Unequal land distribution in Latin America and the Caribbean is a phenomenon with a long historical evolution from the beginning of the European conquest until today. The high concentration of land ownership in the hands of a few individuals and families has made Latin America the region with the most unequal land distribution in the world. This project applies new theoretical and methodological approaches to land as a means of reproducing wealth from a multidimensional perspective. Inspired by Bourdieu's perspective on the transformation of different types of capital (economic, cultural, symbolic, social, political, etc.), the project proposes to discuss the economic dimension of the reproduction of wealth in its interaction with cultural and social values and practices (habitus), its links to the political system, and its impact on the transformation of landscapes and ecosystems. The goal is to understand the role of land as a means of (re)producing wealth in Latin America and the Caribbean in two key historical transformation phases of accelerated accumulation of land.
Transformation phases
The first period is characterized in economic historical terms as a phase of liberalization and modernization that was accompanied by the integration of the region into global economic structures and the strengthening of extractivist economic sectors. The dominant model of this agrarian transformation was the exploitation of large landholdings and plantations through (a) expansion and neo-feudal transformation of traditional agricultural regions (central Andean highlands, central Mexico, Central America, the Caribbean, and the Atlantic coast) and (b) internal colonization and land grabbing in peripheral regions (southern cone, southeastern Mexico, Amazon region) to produce commodities for export (quina, rubber, sugarcane, bananas, cacao, mate).

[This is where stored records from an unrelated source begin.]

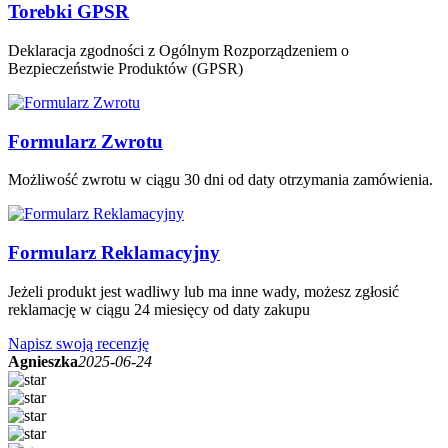
Torebki GPSR
Deklaracja zgodności z Ogólnym Rozporządzeniem o
Bezpieczeństwie Produktów (GPSR)
Formularz Zwrotu
Możliwość zwrotu w ciągu 30 dni od daty otrzymania zamówienia.
Formularz Reklamacyjny
Jeżeli produkt jest wadliwy lub ma inne wady, możesz zgłosić
reklamację w ciągu 24 miesięcy od daty zakupu
Napisz swoją recenzję
Agnieszka
2025-06-24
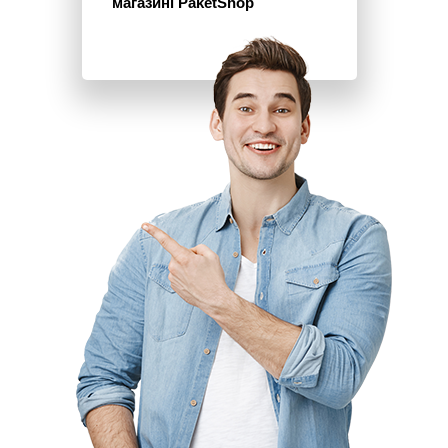
магазині PaketShop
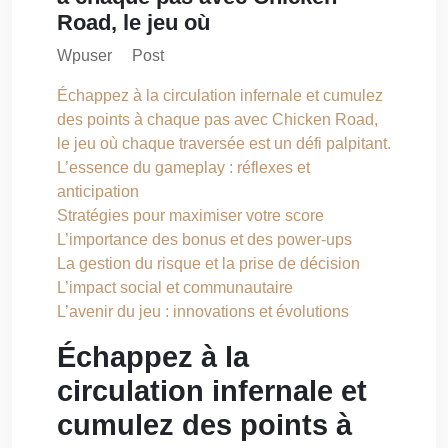
Road, le jeu où
Wpuser
Post
Échappez à la circulation infernale et cumulez
des points à chaque pas avec Chicken Road,
le jeu où chaque traversée est un défi palpitant.
L’essence du gameplay : réflexes et
anticipation
Stratégies pour maximiser votre score
L’importance des bonus et des power-ups
La gestion du risque et la prise de décision
L’impact social et communautaire
L’avenir du jeu : innovations et évolutions
Échappez à la
circulation infernale et
cumulez des points à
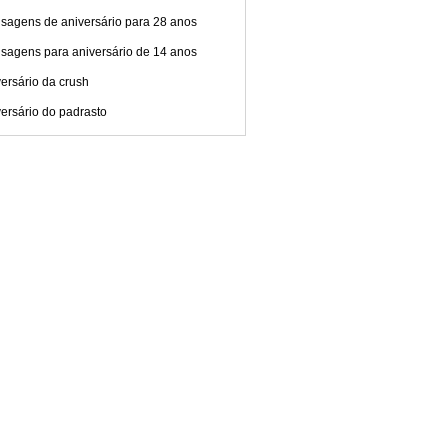
sagens de aniversário para 28 anos
sagens para aniversário de 14 anos
ersário da crush
ersário do padrasto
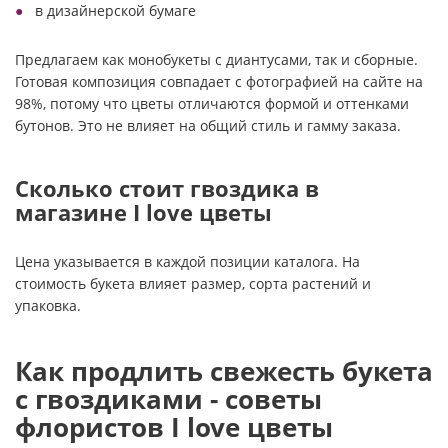
в дизайнерской бумаге
Предлагаем как монобукеты с диантусами, так и сборные.
Готовая композиция совпадает с фотографией на сайте на
98%, потому что цветы отличаются формой и оттенками
бутонов. Это не влияет на общий стиль и гамму заказа.
Сколько стоит гвоздика в
магазине I love цветы
Цена указывается в каждой позиции каталога. На
стоимость букета влияет размер, сорта растений и
упаковка.
Как продлить свежесть букета
с гвоздиками - советы
флористов I love цветы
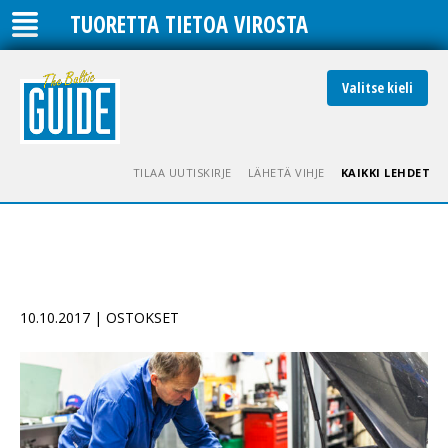
TUORETTA TIETOA VIROSTA
Valitse kieli
TILAA UUTISKIRJE
LÄHETÄ VIHJE
KAIKKI LEHDET
10.10.2017 | OSTOKSET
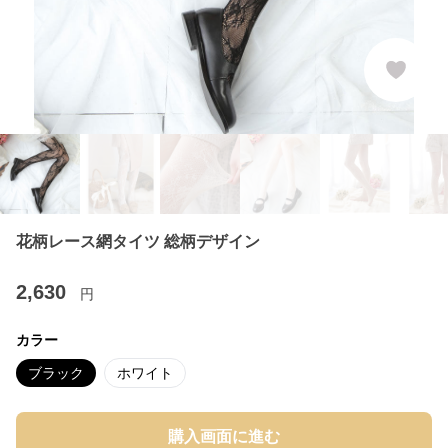
花柄レース網タイツ 総柄デザイン
2,630
円
カラー
ブラック
ホワイト
購入画面に進む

The second transformation epoch occurs with the rise of neoliberalism from the 1980s to the present, in which increased privatization and export orientation took place in contrast to the import-substituting industrialization of the "second conquest." Driven by the first and second Green Revolutions, the agro-industrial and capital-intensive expansion of agriculture was integrated into global value chains. The neoliberal economic model was pioneered during the military dictatorship in Chile, where selective integration into the global market was based on the development and modernization of agricultural sectors (fruit industry, forest plantations, grapes, salmon). In the second phase, integration into global agro-industrial production networks intensified with new products such as avocados, soybeans, cut flowers, and processed agricultural products such as meat. In particular, since the 1990s, the boom of soybeans and biodiesel (oil palm, sugar, corn) accelerated in South America. In parallel with the soybean and agrofuel boom, cattle farming is taking up large areas of land in Brazil, Colombia and Argentina. In Brazil, there are now more cattle than people. The consequences are large-scale deforestation of virgin forests to make way for feed production and soil degradation. Deforestation is also taking place in former nature reserves.

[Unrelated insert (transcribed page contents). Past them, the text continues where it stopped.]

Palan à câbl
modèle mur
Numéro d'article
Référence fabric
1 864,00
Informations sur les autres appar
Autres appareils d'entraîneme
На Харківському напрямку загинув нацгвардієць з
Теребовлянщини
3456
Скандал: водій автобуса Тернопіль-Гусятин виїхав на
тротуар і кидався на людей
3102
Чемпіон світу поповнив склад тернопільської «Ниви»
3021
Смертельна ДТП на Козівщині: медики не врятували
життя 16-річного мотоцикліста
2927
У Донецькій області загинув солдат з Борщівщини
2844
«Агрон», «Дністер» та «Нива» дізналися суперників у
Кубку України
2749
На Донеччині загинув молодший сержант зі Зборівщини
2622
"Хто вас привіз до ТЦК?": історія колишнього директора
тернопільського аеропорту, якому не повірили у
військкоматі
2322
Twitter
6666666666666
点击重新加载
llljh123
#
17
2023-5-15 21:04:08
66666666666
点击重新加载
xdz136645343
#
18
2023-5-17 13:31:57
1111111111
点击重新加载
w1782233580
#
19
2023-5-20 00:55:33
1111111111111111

Thematic lines of research
The project is aligned along three thematic lines of research: 1) Political Constellations; 2) Cultures of Wealth; and 3) Ecological Transformations of Landscapes.
1) Political constellations: The manifold relationships between rural elites and political institutions as well as the forms of political legitimation of hyperwealth will be examined. In which local, regional and global contexts did rural elites act and how were they legitimized by the respective actors? When can we speak of state capture? How does political legitimation work?
2) Cultures of Wealth: invites us to examine the cultural and social aspects of representing, justifying, and legitimizing unequal land distribution. How did traditional notions of land ownership help legitimize and stabilize inequality? How did aristocratic values influence rural elites' access to economic or political resources?
3) Ecological transformations of landscapes: proposes to analyze the material and imaginary impacts of land grabbing and land concentration on the environment and ecosystems in Latin America. What are the ecological consequences in terms of species extinction, neophytes, deforestation, erosion, climate change? How are the ecological costs to be legitimized?